* [PROBLEM REQUIREMENTS] Return only the lines from the start of the records through the line that contains "Skills & Experience", inclusive; leave out all pictures.

Saved entries
□ □ □ □

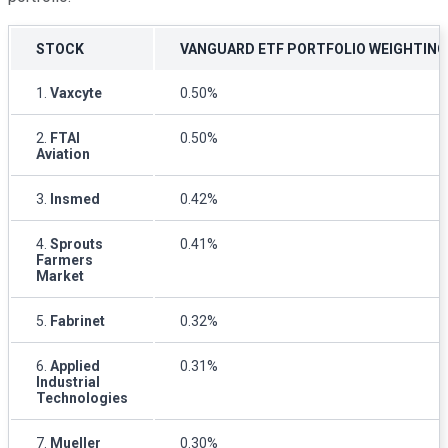
STOCK
VANGUARD ETF PORTFOLIO WEIGHTING
1.
Vaxcyte
0.50%
2.
FTAI
0.50%
Aviation
3.
Insmed
0.42%
4.
Sprouts
0.41%
Farmers
Market
5.
Fabrinet
0.32%
6.
Applied
0.31%
Industrial
Technologies
7.
Mueller
0.30%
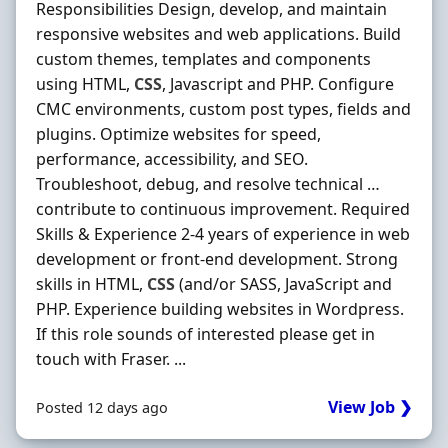
Responsibilities Design, develop, and maintain
responsive websites and web applications. Build
custom themes, templates and components
using HTML,
CSS
, Javascript and PHP. Configure
CMC environments, custom post types, fields and
plugins. Optimize websites for speed,
performance, accessibility, and SEO.
Troubleshoot, debug, and resolve technical …
contribute to continuous improvement. Required
Skills & Experience 2-4 years of experience in web
development or front-end development. Strong
skills in HTML,
CSS
(and/or SASS, JavaScript and
PHP. Experience building websites in Wordpress.
If this role sounds of interested please get in
touch with Fraser. ...
View Job ❯
Posted 12 days ago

□ □ □ □

* [ANSWER BOX]
STOCK
VANGUARD ETF PORTFOLIO WEIGHTING
1.
Vaxcyte
0.50%
2.
FTAI
0.50%
Aviation
3.
Insmed
0.42%
4.
Sprouts
0.41%
Farmers
Market
5.
Fabrinet
0.32%
6.
Applied
0.31%
Industrial
Technologies
7.
Mueller
0.30%
Responsibilities Design, develop, and maintain
responsive websites and web applications. Build
custom themes, templates and components
using HTML,
CSS
, Javascript and PHP. Configure
CMC environments, custom post types, fields and
plugins. Optimize websites for speed,
performance, accessibility, and SEO.
Troubleshoot, debug, and resolve technical …
contribute to continuous improvement. Required
Skills & Experience 2-4 years of experience in web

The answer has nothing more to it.